§ Entries supplied:
::::::::
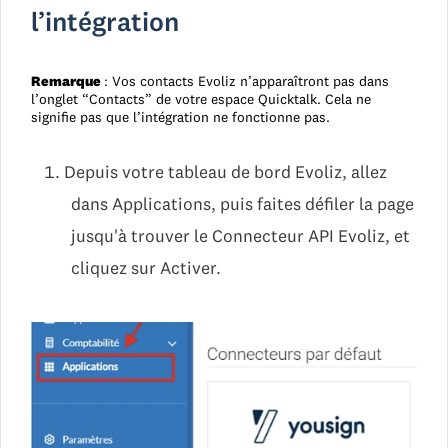
l’intégration
Remarque
: Vos contacts Evoliz n’apparaîtront pas dans
l’onglet “Contacts” de votre espace Quicktalk. Cela ne
signifie pas que l’intégration ne fonctionne pas.
Depuis votre tableau de bord Evoliz, allez
dans Applications, puis faites défiler la page
jusqu'à trouver le Connecteur API Evoliz, et
cliquez sur Activer.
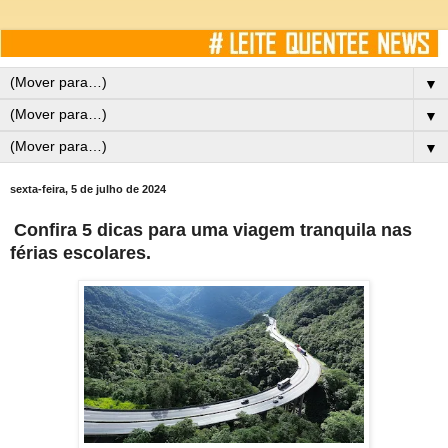
▼
▼
▼
sexta-feira, 5 de julho de 2024
Confira 5 dicas para uma viagem tranquila nas
férias escolares.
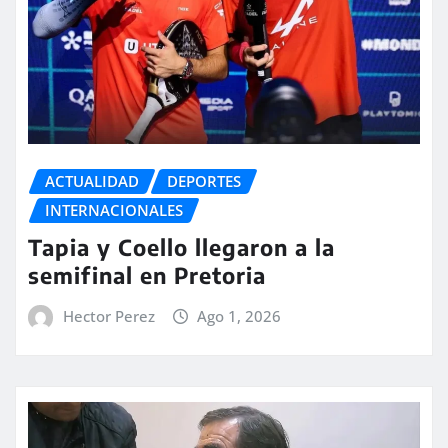
ACTUALIDAD
DEPORTES
INTERNACIONALES
Tapia y Coello llegaron a la
semifinal en Pretoria
Hector Perez
Ago 1, 2026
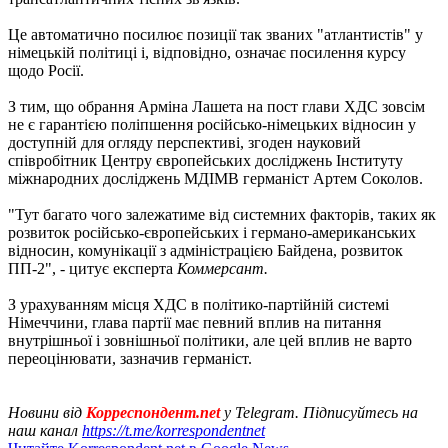
Це автоматично посилює позиції так званих "атлантистів" у
німецькій політиці і, відповідно, означає посилення курсу
щодо Росії.
З тим, що обрання Арміна Лашета на пост глави ХДС зовсім
не є гарантією поліпшення російсько-німецьких відносин у
доступній для огляду перспективі, згоден науковий
співробітник Центру європейських досліджень Інституту
міжнародних досліджень МДІМВ германіст Артем Соколов.
"Тут багато чого залежатиме від системних факторів, таких як
розвиток російсько-європейських і германо-американських
відносин, комунікації з адміністрацією Байдена, розвиток
ПП-2", - цитує експерта
Коммерсант.
З урахуванням місця ХДС в політико-партійній системі
Німеччини, глава партії має певний вплив на питання
внутрішньої і зовнішньої політики, але цей вплив не варто
переоцінювати, зазначив германіст.
Новини від
Корреспондент.net
у Telegram. Підписуйтесь на
наш канал
https://t.me/korrespondentnet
::::::::
§ Problem statement:
With the line that contains "Корреспондент.net" as the start, output every line through the end of the entries exactly. Add no other lines.

§ Response for this exercise:
Корреспондент.net
у Telegram. Підписуйтесь на
наш канал
https://t.me/korrespondentnet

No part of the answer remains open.